### What you need to do
All records given below must be printed word for word.

### Exercise input
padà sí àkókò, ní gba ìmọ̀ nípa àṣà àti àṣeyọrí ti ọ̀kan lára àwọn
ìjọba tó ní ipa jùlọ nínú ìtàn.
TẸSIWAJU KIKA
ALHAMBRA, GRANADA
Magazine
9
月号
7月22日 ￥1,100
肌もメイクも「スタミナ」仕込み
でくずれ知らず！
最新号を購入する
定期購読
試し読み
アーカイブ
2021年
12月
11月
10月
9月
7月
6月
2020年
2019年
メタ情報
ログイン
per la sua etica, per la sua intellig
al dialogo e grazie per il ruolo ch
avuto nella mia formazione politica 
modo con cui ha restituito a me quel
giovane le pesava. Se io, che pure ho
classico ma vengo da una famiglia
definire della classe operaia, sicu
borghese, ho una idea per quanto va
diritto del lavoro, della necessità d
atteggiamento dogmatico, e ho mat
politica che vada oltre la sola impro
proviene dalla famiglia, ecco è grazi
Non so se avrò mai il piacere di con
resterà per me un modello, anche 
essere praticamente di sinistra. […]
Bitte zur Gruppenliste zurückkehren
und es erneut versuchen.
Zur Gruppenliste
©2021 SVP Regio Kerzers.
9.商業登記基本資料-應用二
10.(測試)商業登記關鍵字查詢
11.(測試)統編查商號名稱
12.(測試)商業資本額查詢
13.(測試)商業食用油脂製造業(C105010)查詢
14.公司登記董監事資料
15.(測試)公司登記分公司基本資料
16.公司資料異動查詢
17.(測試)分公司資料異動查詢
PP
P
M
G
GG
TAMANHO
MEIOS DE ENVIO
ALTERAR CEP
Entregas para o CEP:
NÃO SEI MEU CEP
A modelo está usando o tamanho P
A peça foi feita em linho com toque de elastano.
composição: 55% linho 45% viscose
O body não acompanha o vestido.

### Output for this task
padà sí àkókò, ní gba ìmọ̀ nípa àṣà àti àṣeyọrí ti ọ̀kan lára àwọn
ìjọba tó ní ipa jùlọ nínú ìtàn.
TẸSIWAJU KIKA
ALHAMBRA, GRANADA
Magazine
9
月号
7月22日 ￥1,100
肌もメイクも「スタミナ」仕込み
でくずれ知らず！
最新号を購入する
定期購読
試し読み
アーカイブ
2021年
12月
11月
10月
9月
7月
6月
2020年
2019年
メタ情報
ログイン
per la sua etica, per la sua intellig
al dialogo e grazie per il ruolo ch
avuto nella mia formazione politica 
modo con cui ha restituito a me quel
giovane le pesava. Se io, che pure ho
classico ma vengo da una famiglia
definire della classe operaia, sicu
borghese, ho una idea per quanto va
diritto del lavoro, della necessità d
atteggiamento dogmatico, e ho mat
politica che vada oltre la sola impro
proviene dalla famiglia, ecco è grazi
Non so se avrò mai il piacere di con
resterà per me un modello, anche 
essere praticamente di sinistra. […]
Bitte zur Gruppenliste zurückkehren
und es erneut versuchen.
Zur Gruppenliste
©2021 SVP Regio Kerzers.
9.商業登記基本資料-應用二
10.(測試)商業登記關鍵字查詢
11.(測試)統編查商號名稱
12.(測試)商業資本額查詢
13.(測試)商業食用油脂製造業(C105010)查詢
14.公司登記董監事資料
15.(測試)公司登記分公司基本資料
16.公司資料異動查詢
17.(測試)分公司資料異動查詢
PP
P
M
G
GG
TAMANHO
MEIOS DE ENVIO
ALTERAR CEP
Entregas para o CEP:
NÃO SEI MEU CEP
A modelo está usando o tamanho P
A peça foi feita em linho com toque de elastano.
composição: 55% linho 45% viscose
O body não acompanha o vestido.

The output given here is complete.